[Items listed in a dataset]
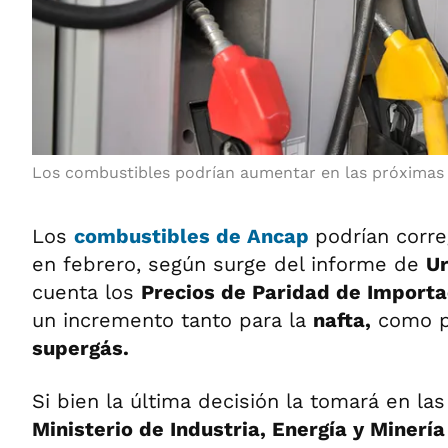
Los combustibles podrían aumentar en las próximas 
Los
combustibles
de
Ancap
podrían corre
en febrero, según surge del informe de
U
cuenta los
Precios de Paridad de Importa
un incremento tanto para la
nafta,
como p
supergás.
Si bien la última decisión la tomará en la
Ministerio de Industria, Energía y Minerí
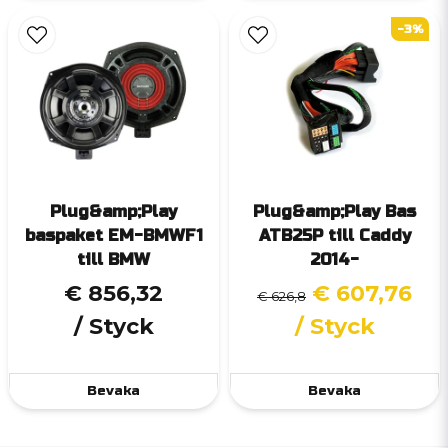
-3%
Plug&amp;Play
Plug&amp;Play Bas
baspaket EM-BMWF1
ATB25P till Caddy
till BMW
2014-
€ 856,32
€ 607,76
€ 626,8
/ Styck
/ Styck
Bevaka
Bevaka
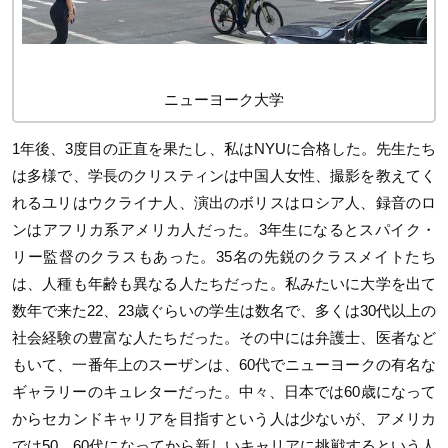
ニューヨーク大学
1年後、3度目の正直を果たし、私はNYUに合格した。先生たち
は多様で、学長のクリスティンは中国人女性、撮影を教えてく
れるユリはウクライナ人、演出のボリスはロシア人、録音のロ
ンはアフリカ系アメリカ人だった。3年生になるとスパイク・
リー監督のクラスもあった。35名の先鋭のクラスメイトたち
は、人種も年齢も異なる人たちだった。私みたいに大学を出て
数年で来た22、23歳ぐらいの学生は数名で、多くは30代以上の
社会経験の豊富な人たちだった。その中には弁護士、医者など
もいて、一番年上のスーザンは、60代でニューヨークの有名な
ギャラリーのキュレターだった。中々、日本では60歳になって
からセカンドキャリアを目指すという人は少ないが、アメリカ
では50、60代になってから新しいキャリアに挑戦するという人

---

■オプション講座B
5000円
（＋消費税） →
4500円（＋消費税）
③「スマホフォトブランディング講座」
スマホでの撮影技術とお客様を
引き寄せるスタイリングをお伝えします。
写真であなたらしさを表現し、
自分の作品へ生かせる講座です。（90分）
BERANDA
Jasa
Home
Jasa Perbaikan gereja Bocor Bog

■ **WORK REQUIRED**
The expected answer is a copy of each line above containing "Jasa".

■ **REPLY TO THE EXERCISE**
Jasa
Jasa Perbaikan gereja Bocor Bog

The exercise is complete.